Project to Product by Mik Kersten

Project to Product by Mik Kersten

Author:Mik Kersten [Kersten, Mik]
Language: eng
Format: epub
Publisher: IT Revolution Press
Published: 2018-11-20T05:00:00+00:00


Copyright © Tasktop Technologies, Inc. 2017–2018. All rights reserved.

Figure 5.2: Sample Value Stream Dashboard

This sample dashboard provides a glimpse into how the Flow Framework can be used to track and manage a software product portfolio, and make the trade-offs that the business and IT make visible.
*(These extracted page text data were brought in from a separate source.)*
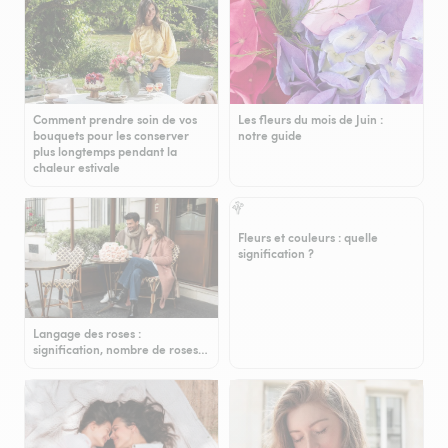
Comment prendre soin de vos
Les fleurs du mois de Juin :
bouquets pour les conserver
notre guide
plus longtemps pendant la
chaleur estivale
Fleurs et couleurs : quelle
signification ?
Langage des roses :
signification, nombre de roses…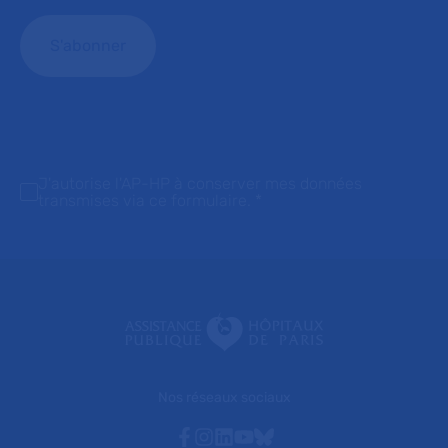
J'autorise l'AP-HP à conserver mes données
transmises via ce formulaire.
*
Nos réseaux sociaux
Facebook
Instagram
Linkedin
Youtube
Bluesky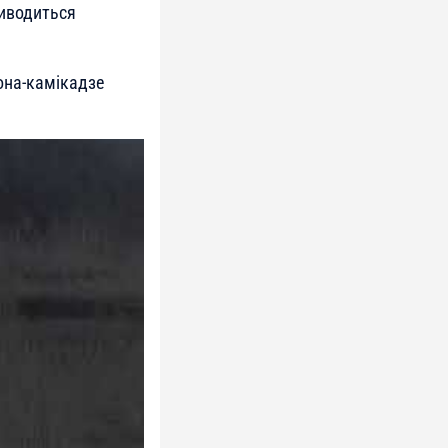
виводиться
она-камікадзе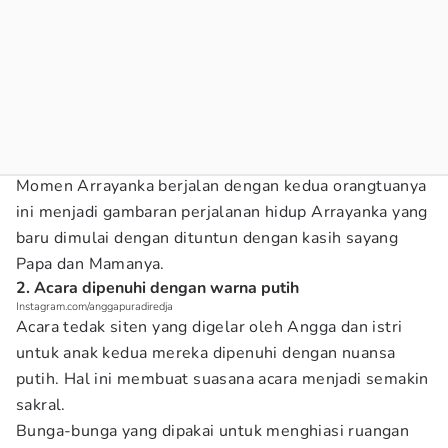
Momen Arrayanka berjalan dengan kedua orangtuanya
ini menjadi gambaran perjalanan hidup Arrayanka yang
baru dimulai dengan dituntun dengan kasih sayang
Papa dan Mamanya.
2. Acara dipenuhi dengan warna putih
Instagram.com/anggapuradiredja
Acara tedak siten yang digelar oleh Angga dan istri
untuk anak kedua mereka dipenuhi dengan nuansa
putih. Hal ini membuat suasana acara menjadi semakin
sakral.
Bunga-bunga yang dipakai untuk menghiasi ruangan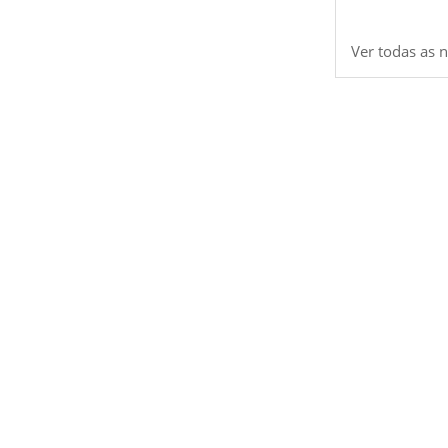
Ver todas as n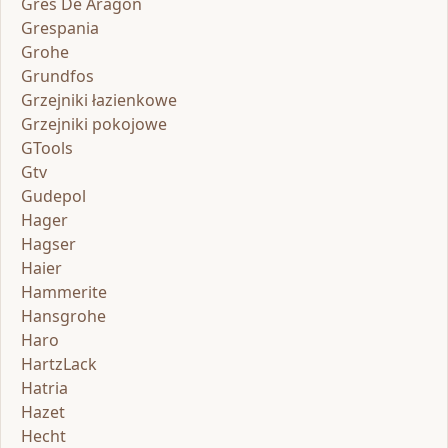
Gres De Aragon
Grespania
Grohe
Grundfos
Grzejniki łazienkowe
Grzejniki pokojowe
GTools
Gtv
Gudepol
Hager
Hagser
Haier
Hammerite
Hansgrohe
Haro
HartzLack
Hatria
Hazet
Hecht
For example, in the two value streams visible in Figure 5.2, it is instantly clear how much net new-business value, in the form of features, has flowed through each value stream.
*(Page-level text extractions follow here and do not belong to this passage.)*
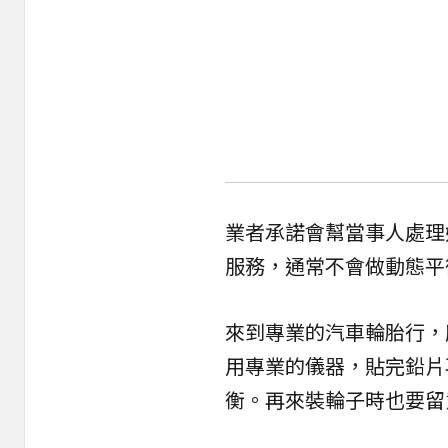
業者承諾會幫當事人處理
服務，通常不會做動態平
來到專業的汽車輪胎行，
用專業的儀器，貼完鉛片
衡。再來裝輪子時也要留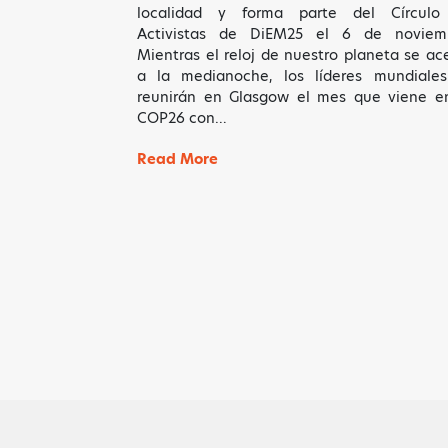
localidad y forma parte del Círculo
Activistas de DiEM25 el 6 de noviemb
Mientras el reloj de nuestro planeta se ac
a la medianoche, los líderes mundiale
reunirán en Glasgow el mes que viene e
COP26 con…
Read More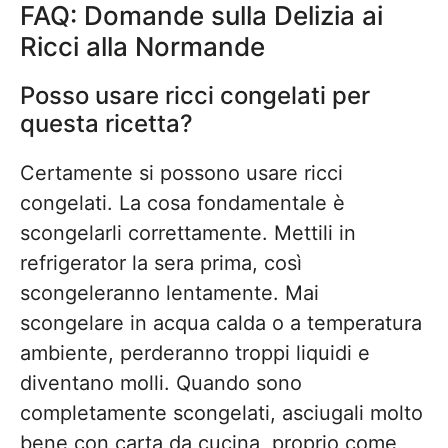
FAQ: Domande sulla Delizia ai
Ricci alla Normande
Posso usare ricci congelati per
questa ricetta?
Certamente si possono usare ricci
congelati. La cosa fondamentale è
scongelarli correttamente. Mettili in
refrigerator la sera prima, così
scongeleranno lentamente. Mai
scongelare in acqua calda o a temperatura
ambiente, perderanno troppi liquidi e
diventano molli. Quando sono
completamente scongelati, asciugali molto
bene con carta da cucina, proprio come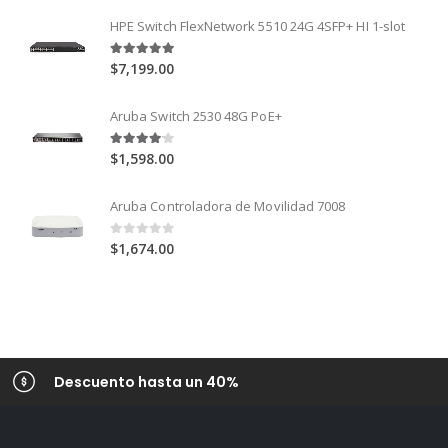
HPE Switch FlexNetwork 5510 24G 4SFP+ HI 1-slot
5.00
out of 5
$
7,199.00
Aruba Switch 2530 48G PoE+
4.00
out of 5
$
1,598.00
Aruba Controladora de Movilidad 7008
0
out of 5
$
1,674.00
Descuento hasta un 40%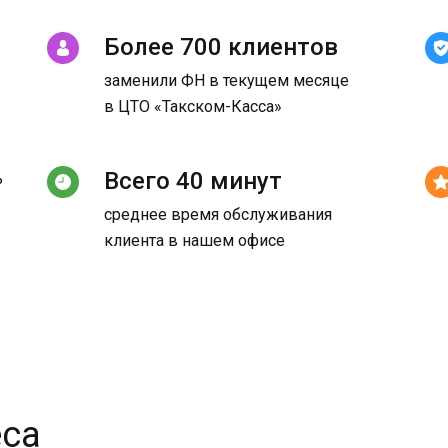
Более 700 клиентов
заменили ФН в текущем месяце
в ЦТО «Такском-Касса»
Всего 40 минут
ь
среднее время обслуживания
клиента в нашем офисе
еса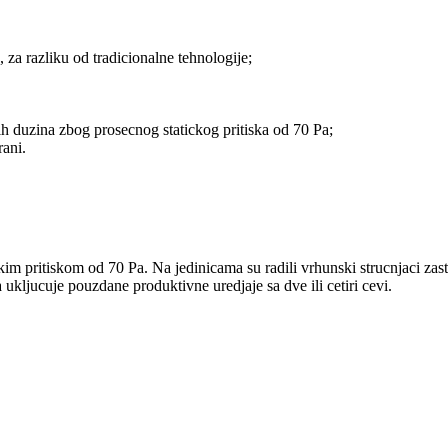
za razliku od tradicionalne tehnologije;
ih duzina zbog prosecnog statickog pritiska od 70 Pa;
rani.
m pritiskom od 70 Pa. Na jedinicama su radili vrhunski strucnjaci zasti
kljucuje pouzdane produktivne uredjaje sa dve ili cetiri cevi.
Rather than setting a target for each value stream, the business sets a value metric, such as a revenue target for a particular product. The team responsible for the value stream can then set the corresponding flow distribution to optimize for feature flow. If a large amount of new risk work arrives during a critical time window (e.g., to implement a new regulatory requirement), the corresponding feature delivery reduction is visible to the key stakeholders through this dashboard. Similarly, if the development team for the product predicts that technical debt needs to be reduced in order to sustain the rate for feature delivery, those debts can be planned for and scheduled; and the trade-off between short-term and long-term impacts on feature velocity can be discussed and decided explicitly. This means that the same kind of trade-offs that product and engineering managers make at a much finer level of detail can cascade up to the business stakeholders at a higher level of abstraction, in order to drive adjustments and decisions.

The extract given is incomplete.